* EXTRACTED DATA:
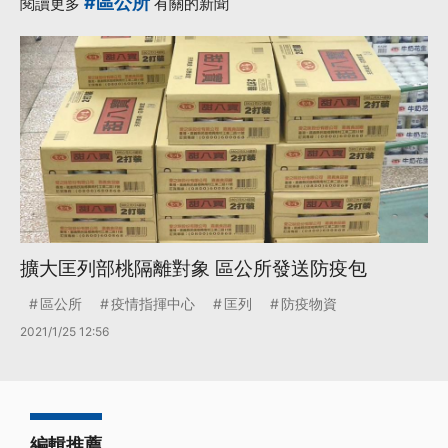
#區公所
閱讀更多
有關的新聞
擴大匡列部桃隔離對象 區公所發送防疫包
區公所
疫情指揮中心
匡列
防疫物資
2021/1/25 12:56
編輯推薦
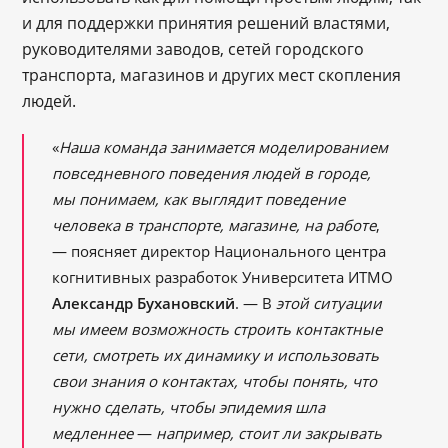
и для поддержки принятия решений властями,
руководителями заводов, сетей городского
транспорта, магазинов и других мест скопления
людей.
«
Наша команда занимается моделированием
повседневного поведения людей в городе,
мы понимаем, как выглядит поведение
человека в транспорте, магазине, на работе
,
— поясняет директор Национального центра
когнитивных разработок Университета ИТМО
Александр Бухановский
. — В
этой ситуации
мы имеем возможность строить контактные
сети, смотреть их динамику и использовать
свои знания о контактах, чтобы понять, что
нужно сделать, чтобы эпидемия шла
медленнее
—
например, стоит ли закрывать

* THE PROBLEM: From the data above, gather every line that includes the word "людей".

* TASK RESPONSE:
людей.
повседневного поведения людей в городе,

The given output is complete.